Re: Don't synchronously wait for already-in-progress IO in read stream - Mailing list pgsql-hackers

From Melanie Plageman
Subject Re: Don't synchronously wait for already-in-progress IO in read stream
Date
Msg-id CAAKRu_ZM1epxTdt2=4-g4ff6UC09zne+0xg_gNv3d7LEcxEvNA@mail.gmail.com
Whole thread
In response to Re: Don't synchronously wait for already-in-progress IO in read stream  (Nazir Bilal Yavuz <byavuz81@gmail.com>)
Responses Re: Don't synchronously wait for already-in-progress IO in read stream
Re: Don't synchronously wait for already-in-progress IO in read stream
List pgsql-hackers
Thanks for the review!

On Thu, Feb 5, 2026 at 11:56 AM Nazir Bilal Yavuz <byavuz81@gmail.com> wrote:
>
> On Sat, 24 Jan 2026 at 00:04, Melanie Plageman
> <melanieplageman@gmail.com> wrote:
>
> > - In the 004_read_stream tests, I wonder if there is a way to test
> > that we don't wait for foreign IO until WaitReadBuffers(). We have
> > tests for the stream accessing the same block, which in some cases
> > will exercise the foreign IO path.
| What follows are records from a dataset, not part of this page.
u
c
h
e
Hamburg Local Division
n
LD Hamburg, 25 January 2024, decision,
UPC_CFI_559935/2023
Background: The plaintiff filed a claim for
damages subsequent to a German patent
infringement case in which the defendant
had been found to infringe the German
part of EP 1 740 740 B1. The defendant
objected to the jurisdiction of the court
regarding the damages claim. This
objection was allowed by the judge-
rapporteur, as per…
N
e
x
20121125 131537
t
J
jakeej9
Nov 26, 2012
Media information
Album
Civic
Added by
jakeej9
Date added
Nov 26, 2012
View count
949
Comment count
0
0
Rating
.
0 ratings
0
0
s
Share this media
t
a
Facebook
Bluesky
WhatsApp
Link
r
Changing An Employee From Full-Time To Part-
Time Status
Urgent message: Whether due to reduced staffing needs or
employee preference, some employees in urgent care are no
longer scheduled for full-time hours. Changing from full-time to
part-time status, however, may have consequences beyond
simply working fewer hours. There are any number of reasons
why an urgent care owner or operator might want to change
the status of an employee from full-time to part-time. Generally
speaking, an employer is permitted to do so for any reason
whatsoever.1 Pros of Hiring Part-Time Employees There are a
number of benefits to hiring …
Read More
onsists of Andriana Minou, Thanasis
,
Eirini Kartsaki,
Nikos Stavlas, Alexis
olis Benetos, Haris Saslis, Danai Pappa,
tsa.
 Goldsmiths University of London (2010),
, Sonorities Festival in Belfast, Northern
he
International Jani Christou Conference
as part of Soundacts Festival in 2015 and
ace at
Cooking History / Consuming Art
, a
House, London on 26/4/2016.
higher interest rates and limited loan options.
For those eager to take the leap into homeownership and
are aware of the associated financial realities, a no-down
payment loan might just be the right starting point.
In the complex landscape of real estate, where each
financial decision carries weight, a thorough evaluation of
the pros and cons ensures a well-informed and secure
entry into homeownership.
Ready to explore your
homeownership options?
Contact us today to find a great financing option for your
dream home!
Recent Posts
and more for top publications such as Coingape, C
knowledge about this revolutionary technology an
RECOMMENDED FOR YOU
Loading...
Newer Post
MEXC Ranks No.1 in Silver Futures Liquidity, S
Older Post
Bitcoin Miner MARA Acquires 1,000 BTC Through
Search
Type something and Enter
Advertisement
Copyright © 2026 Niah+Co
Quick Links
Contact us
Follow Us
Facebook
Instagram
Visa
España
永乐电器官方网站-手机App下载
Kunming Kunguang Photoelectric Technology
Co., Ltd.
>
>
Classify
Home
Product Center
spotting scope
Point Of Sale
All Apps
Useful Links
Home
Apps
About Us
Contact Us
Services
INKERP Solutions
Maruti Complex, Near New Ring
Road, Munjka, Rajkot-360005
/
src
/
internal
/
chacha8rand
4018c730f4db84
But it doesn't distinguish between
> > the old behavior -- waiting for the IO to complete when starting read
> > IO on it -- and the new behavior -- not waiting until
> > WaitReadBuffers(). That may not be possible to test, though.
>
> Won't 'stream accessing the same block test' almost always test the
> new behavior (not waiting until WaitReadBuffers())? Having dedicated
> tests for both cases would be helpful, though.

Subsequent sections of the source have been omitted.